The imagination required to get your head around the strange alien landscape makes every step of your progress massively satisfying. There are very few moments in Cocoon where the solution to an obstacle is immediately obvious. It’s easy to stop noticing the passage of time while you dig into the excellent weirdness of this world. 

Despite the challenge, the game is so wonderfully structured that it rarely, if ever, feels frustrating. The game is expertly constructed in such a way that paces the progression logically, and the puzzles flow effortlessly into each other. This fine-tuned structure gives the game a sense of narrative despite the lack of an explicitly stated story.

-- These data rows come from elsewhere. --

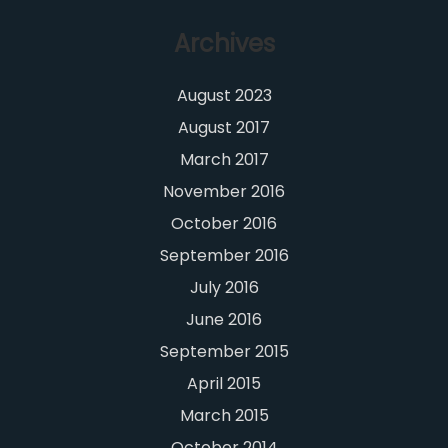
Archives
August 2023
August 2017
March 2017
November 2016
October 2016
September 2016
July 2016
June 2016
September 2015
April 2015
March 2015
October 2014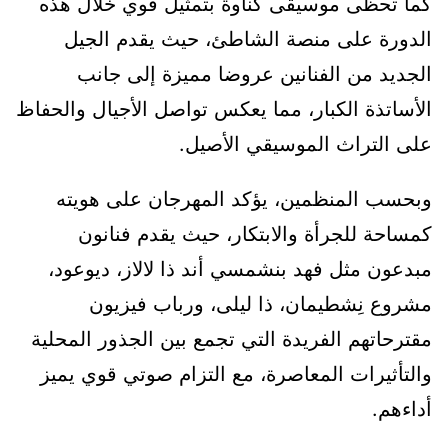
كما تحظى موسيقى كناوة بتمثيل قوي خلال هذه
الدورة على منصة الشاطئ، حيث يقدم الجيل
الجديد من الفنانين عروضا مميزة إلى جانب
الأساتذة الكبار، مما يعكس تواصل الأجيال والحفاظ
على التراث الموسيقي الأصيل.
وبحسب المنظمين، يؤكد المهرجان على هويته
كمساحة للجرأة والابتكار، حيث يقدم فنانون
مبدعون مثل فهد بنشمسي أند ذا لالاز، ديوعود،
مشروع نِشطيمان، ذا ليلى، ورباب فيزيون
مقترحاتهم الفريدة التي تجمع بين الجذور المحلية
والتأثيرات المعاصرة، مع التزام صوتي قوي يميز
أداءهم.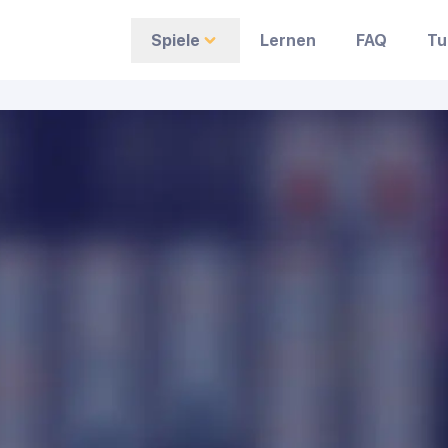
Spiele
Lernen
FAQ
Tu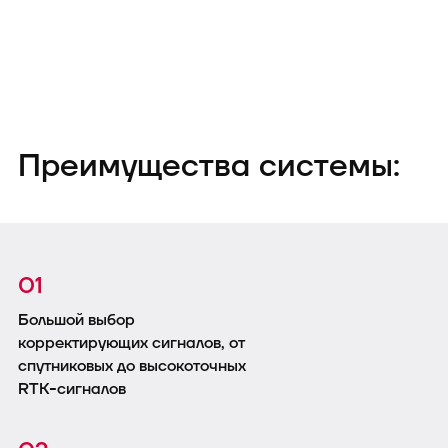
Преимущества системы:
01
Большой выбор
корректирующих сигналов, от
спутниковых до высокоточных
RTK-сигналов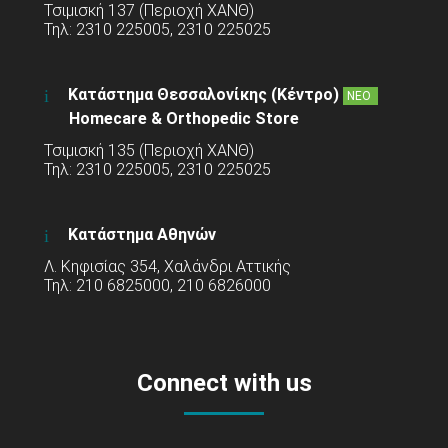
Τσιμισκή 137 (Περιοχή ΧΑΝΘ)
Τηλ: 2310 225005, 2310 225025
Κατάστημα Θεσσαλονίκης (Κέντρο)
ΝΕΟ
Homecare & Orthopedic Store
Τσιμισκή 135 (Περιοχή ΧΑΝΘ)
Τηλ: 2310 225005, 2310 225025
Κατάστημα Αθηνών
Λ. Κηφισίας 354, Χαλάνδρι Αττικής
Τηλ: 210 6825000, 210 6826000
Connect with us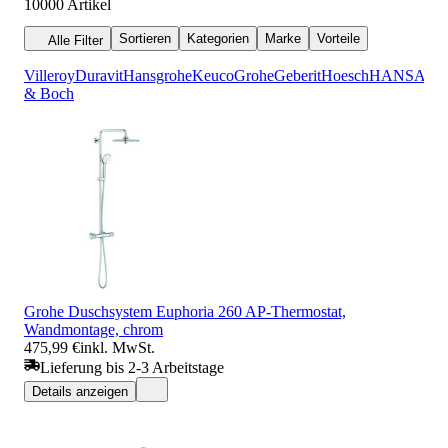
10000
Artikel
Sortieren
Kategorien
Marke
Vorteile
Alle Filter
Villeroy
Duravit
Hansgrohe
Keuco
Grohe
Geberit
Hoesch
HANSA
& Boch
Grohe Duschsystem Euphoria 260 AP-Thermostat,
Wandmontage, chrom
475,99 €
inkl. MwSt.
Lieferung bis 2-3 Arbeitstage
Details anzeigen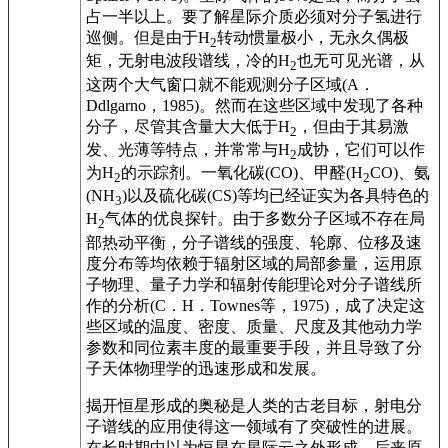
占一半以上。要了解星际介质必须对分子氢进行
巡侧。但是由于H
转动惯量极小，无永久偶极
2
矩，无射电波段谱线，冷的H
也无可见光谱，从
2
这两个大气窗口就不能观测分子区域(A．
Ddlgarno，1985)。然而在这些区域中发现了各种
分子，尽管其含量大大低于H
，但由于其易激
2
发、光薄等特点，并常常与H
成协，它们可以作
2
为H
的示踪剂。一氧化碳(CO)、甲醛(H
CO)、氨
2
2
(NH
)以及硫化碳(CS)等均已经证实为各具特色的
3
H
气体的优良探针。由于多数分子区域不存在局
2
部热动平衡，分子谱线的强度、轮廓、位移及速
度分布等均依赖于辐射区域的局部参量，运用原
子物理、量子力学和辐射传能理论对分子谱线所
作的分析(C．H．Townes等，1975)，成了决定这
些区域的温度、密度、质量、尺度及其他动力学
参数和同位素丰度的最重要手段，并且导致了分
子天体物理学的迅速形成和发展。
揭开恒星形成的奥秘是人类的古老目标，射电分
子谱线的应用使得这一领域有了突破性的进展。
在长时期中以为恒星在星际云之外形成，后来原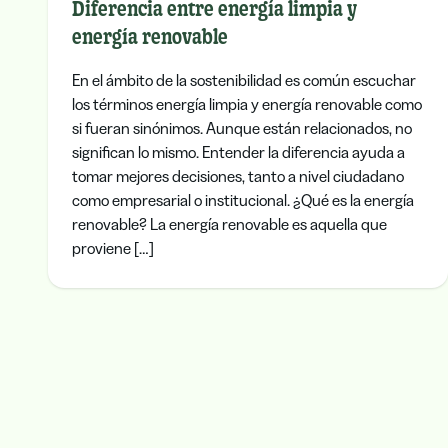
Diferencia entre energía limpia y
energía renovable
En el ámbito de la sostenibilidad es común escuchar
los términos energía limpia y energía renovable como
si fueran sinónimos. Aunque están relacionados, no
significan lo mismo. Entender la diferencia ayuda a
tomar mejores decisiones, tanto a nivel ciudadano
como empresarial o institucional. ¿Qué es la energía
renovable? La energía renovable es aquella que
proviene […]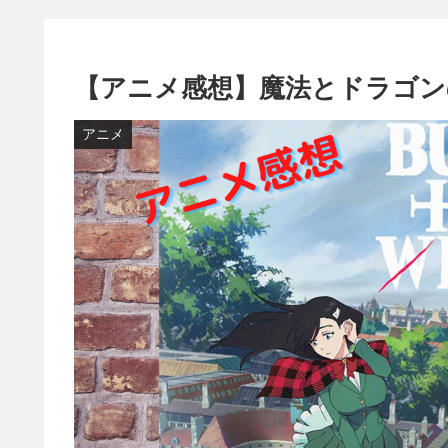
【アニメ感想】魔法とドラゴンの
アニメ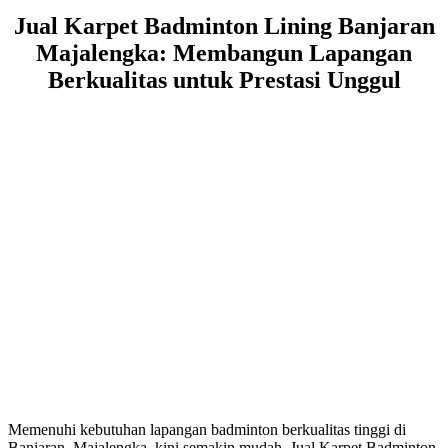
Jual Karpet Badminton Lining Banjaran
Majalengka: Membangun Lapangan
Berkualitas untuk Prestasi Unggul
Memenuhi kebutuhan lapangan badminton berkualitas tinggi di
Banjaran, Majalengka, kini semakin mudah. Jual Karpet Badminton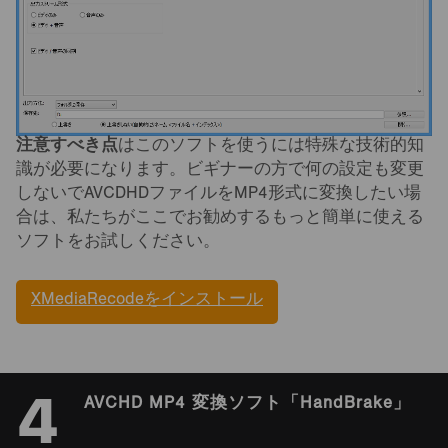
注意すべき点
はこのソフトを使うには特殊な技術的知
識が必要になります。ビギナーの方で何の設定も変更
しないでAVCDHDファイルをMP4形式に変換したい場
合は、私たちがここでお勧めするもっと簡単に使える
ソフトをお試しください。
XMediaRecodeをインストール
4
AVCHD MP4 変換ソフト「HandBrake」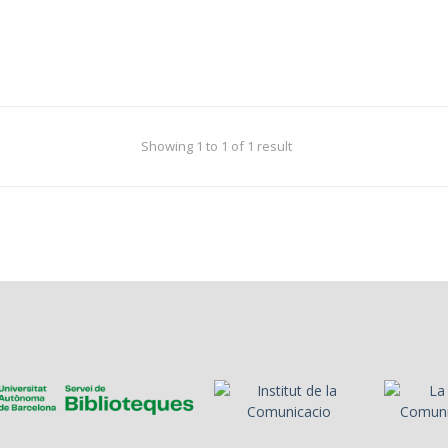
Showing 1 to 1 of 1 result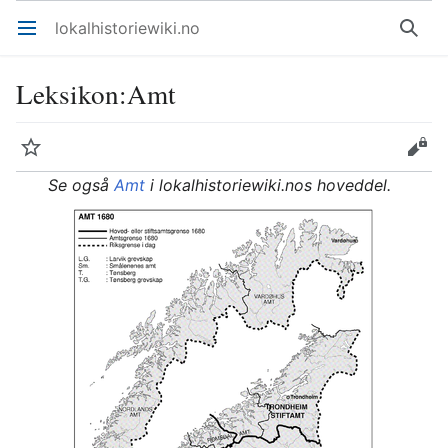
lokalhistoriewiki.no
Åpne hovedmenyen
Søk
Leksikon
:
Amt
Overvåk
Rediger
Se også
Amt
i lokalhistoriewiki.nos hoveddel.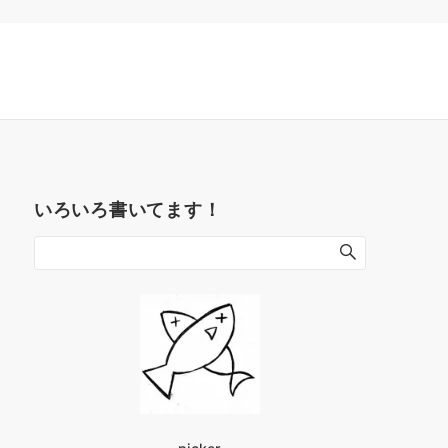
いろいろ書いてます！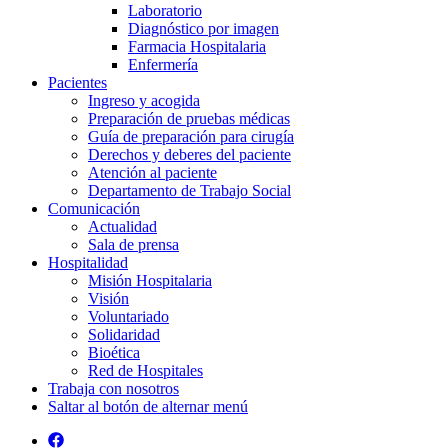
Laboratorio
Diagnóstico por imagen
Farmacia Hospitalaria
Enfermería
Pacientes
Ingreso y acogida
Preparación de pruebas médicas
Guía de preparación para cirugía
Derechos y deberes del paciente
Atención al paciente
Departamento de Trabajo Social
Comunicación
Actualidad
Sala de prensa
Hospitalidad
Misión Hospitalaria
Visión
Voluntariado
Solidaridad
Bioética
Red de Hospitales
Trabaja con nosotros
Saltar al botón de alternar menú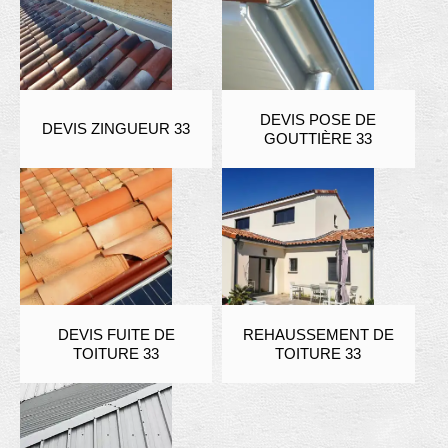
DEVIS POSE DE
DEVIS ZINGUEUR 33
GOUTTIÈRE 33
DEVIS FUITE DE
REHAUSSEMENT DE
TOITURE 33
TOITURE 33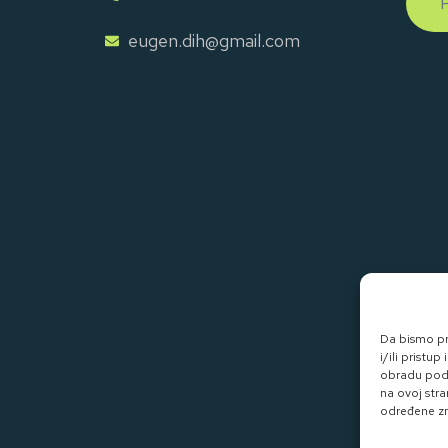
eugen.dih@gmail.com
Da bismo pru
i/ili prist
obradu poda
na ovoj stra
određene zna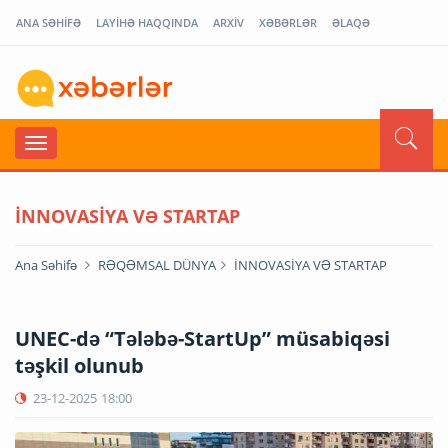
ANA SƏHİFƏ
LAYİHƏ HAQQINDA
ARXİV
XƏBƏRLƏR
ƏLAQƏ
İNNOVASİYA VƏ STARTAP
Ana Səhifə
RƏQƏMSAL DÜNYA
İNNOVASİYA VƏ STARTAP
UNEC-də “Tələbə-StartUp” müsabiqəsi
təşkil olunub
23-12-2025
18:00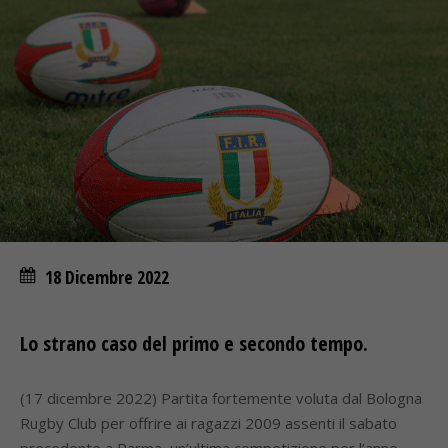
18 Dicembre 2022
Lo strano caso del primo e secondo tempo.
(17 dicembre 2022) Partita fortemente voluta dal Bologna
Rugby Club per offrire ai ragazzi 2009 assenti il sabato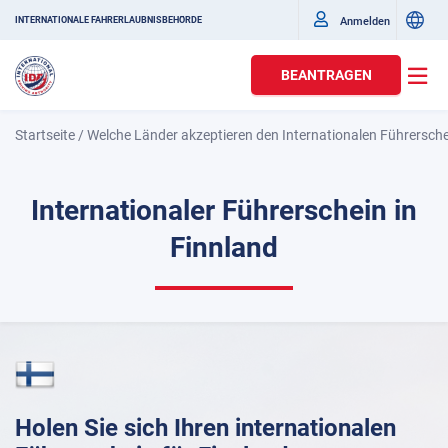
Anmelden
INTERNATIONALE FAHRERLAUBNISBEHÖRDE
BEANTRAGEN
Startseite
/
Welche Länder akzeptieren den Internationalen Führersch
Internationaler Führerschein in
Finnland
Holen Sie sich Ihren internationalen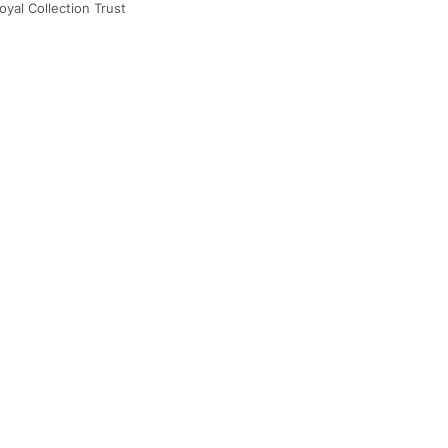
oyal Collection Trust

Each new quirk you are introduced to makes sense in the context of the world you have experienced so far. Every new thing you learn builds to give you the skills to not only traverse the alien landscape, but also take on the enormous and terrifying guardians that protect each world.

The setting itself is stunning. Each of the interconnected worlds has a clear and distinct identity, but they are all equally beautiful. The colors are bold and vibrant, the animation is fluid throughout, and the effort that has gone into the design of even small background details is truly impressive. Even without text, the way the environment is crafted, the different biomes are connected, and every area populated by the wreckage of ancient civilisations provides plenty of clues to piece together a story far larger than your own.

Cocoon takes the expectations set by Limbo and Inside and elevates the gameplay experience to a whole new level. It is an incredibly well designed game in every aspect, with a gorgeous sense of style and an excellent balance between intelligent puzzle construction and simple mechanics. It is intuitive and engaging and, while it can be beaten in a relatively short time, captures you fully for the entire process.